Initial report from Bauchi State suggested the intention of the state government to pay workers half of their salary for April, May and June as part of their contribution to the battle against COVID-19 in the state. The Senior Special Assistant (SSA) on Media to Governor Bala Mohammad, Muktar Gidado, said it was the agreement reached at a meeting held with the State Head of Service, permanent secretaries, directors and the organised labour on April 3. Based on resolutions, permanent secretaries and their equivalents will contribute 10 per cent of their salaries for the months of April, May and June 2020. The contribution does not exempt any category of workers. “Directors on Grade Levels 16 to 17 both in the state and local governments will contribute five per cent of their salaries for the period of aforementioned months. Workers on Grade Levels 1 to 15 in the state and local governments will contribute one per cent from their salaries for the same months of April, May and June,” Gidado stated.

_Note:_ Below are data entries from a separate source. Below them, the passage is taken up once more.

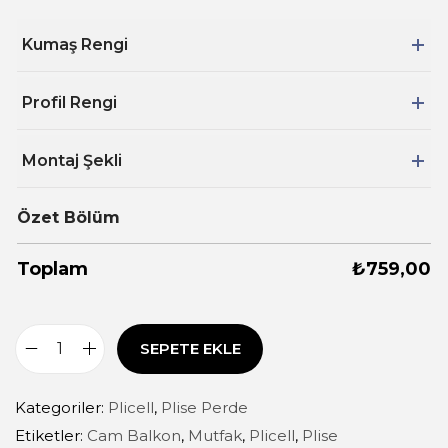
Kumaş Rengi
Profil Rengi
Montaj Şekli
Özet Bölüm
Toplam
₺
759,00
SEPETE EKLE
Kategoriler:
Plicell
,
Plise Perde
Etiketler:
Cam Balkon
,
Mutfak
,
Plicell
,
Plise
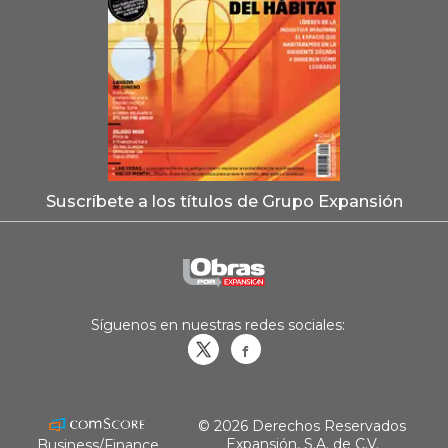
Suscríbete a los títulos de Grupo Expansión
Síguenos en nuestras redes sociales:
Obrasweb.mx
revistaobras
© 2026 Derechos Reservados
Expansión, S.A. de C.V.
Business/Finance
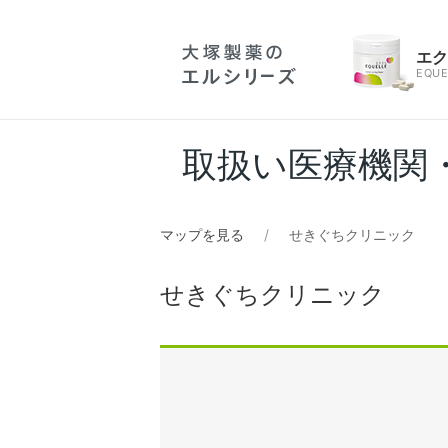
エ
EQUE
取扱い医療機関
マップを見る
せきぐちクリニック
せきぐちクリニック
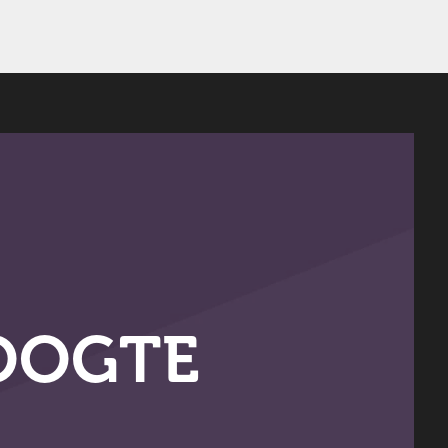
OOGTE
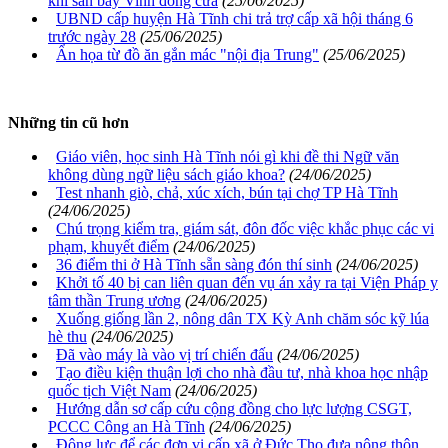
khi sân bay Vinh đóng cửa
(25/06/2025)
UBND cấp huyện Hà Tĩnh chi trả trợ cấp xã hội tháng 6
trước ngày 28
(25/06/2025)
Ẩn họa từ đồ ăn gắn mác "nội địa Trung"
(25/06/2025)
Những tin cũ hơn
Giáo viên, học sinh Hà Tĩnh nói gì khi đề thi Ngữ văn
không dùng ngữ liệu sách giáo khoa?
(24/06/2025)
Test nhanh giò, chả, xúc xích, bún tại chợ TP Hà Tĩnh
(24/06/2025)
Chú trọng kiểm tra, giám sát, đôn đốc việc khắc phục các vi
phạm, khuyết điểm
(24/06/2025)
36 điểm thi ở Hà Tĩnh sẵn sàng đón thí sinh
(24/06/2025)
Khởi tố 40 bị can liên quan đến vụ án xảy ra tại Viện Pháp y
tâm thần Trung ương
(24/06/2025)
Xuống giống lần 2, nông dân TX Kỳ Anh chăm sóc kỹ lúa
hè thu
(24/06/2025)
Đã vào máy là vào vị trí chiến đấu
(24/06/2025)
Tạo điều kiện thuận lợi cho nhà đầu tư, nhà khoa học nhập
quốc tịch Việt Nam
(24/06/2025)
Hướng dẫn sơ cấp cứu cộng đồng cho lực lượng CSGT,
PCCC Công an Hà Tĩnh
(24/06/2025)
Động lực để các đơn vị cấp xã ở Đức Thọ đưa nông thôn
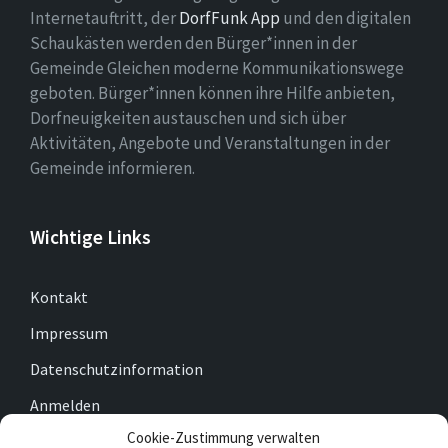
Internetauftritt, der
DorfFunk App
und den digitalen
Schaukästen werden den Bürger*innen in der
Gemeinde Gleichen moderne Kommunikationswege
geboten. Bürger*innen können ihre Hilfe anbieten,
Dorfneuigkeiten austauschen und sich über
Aktivitäten, Angebote und Veranstaltungen in der
Gemeinde informieren.
Wichtige Links
Kontakt
Impressum
Datenschutzinformation
Anmelden
Cookie-Zustimmung verwalten
Cookie-Richtlinie (EU)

The issue is generating hiccups in Kogi State where because of feelers that the workers might be paid only 50 per cent of their salary for the month of April. Development on the issue remain sketchy, even though some groups and individuals are already expressing reservation if the government at all has such plan.
Comrade Adams Oshiomhole seems to have aligned with his constituency on the need for such sacrifice from workers. The former president of the NLC, who is the current national chairman of the ruling All Progressives Congress (APC), reportedly wrote in an article published to mark Labour Day that the slashing of workers’ salary or downsizing was inappropriate. Instead, he advocated that governors reduce the cost of governance. His words: “Cutting wages is most unhelpful in the circumstance. It’s like asking an anaemic patient to donate blood to save the lives of other patients in need of blood transfusion.” The incumbent NLC president, Ayuba Wabba, said the priority now should be wage protection as opposed to reduction because of the enormous sacrifice workers have continued to make for the country. Wabba used the opportunity of the 2020 International Workers Memorial Workers’ Day to issue the warning. “In reciprocation of the enormous sacrifice made by workers, we urge employers of labour to show solidarity with the sacrifice of our workers and people by ensuring wage protection, income support and social inclusion at these trying times,” Wabba said.
Given the controversy generated by the plan to slash the salaries of workers by some governors, it is most likely that many of their colleagues may have gone back to the drawn board if they had the same measure before to cushion the impact of the coronavirus. For now, the citizens, especially workers, will await such alternatives.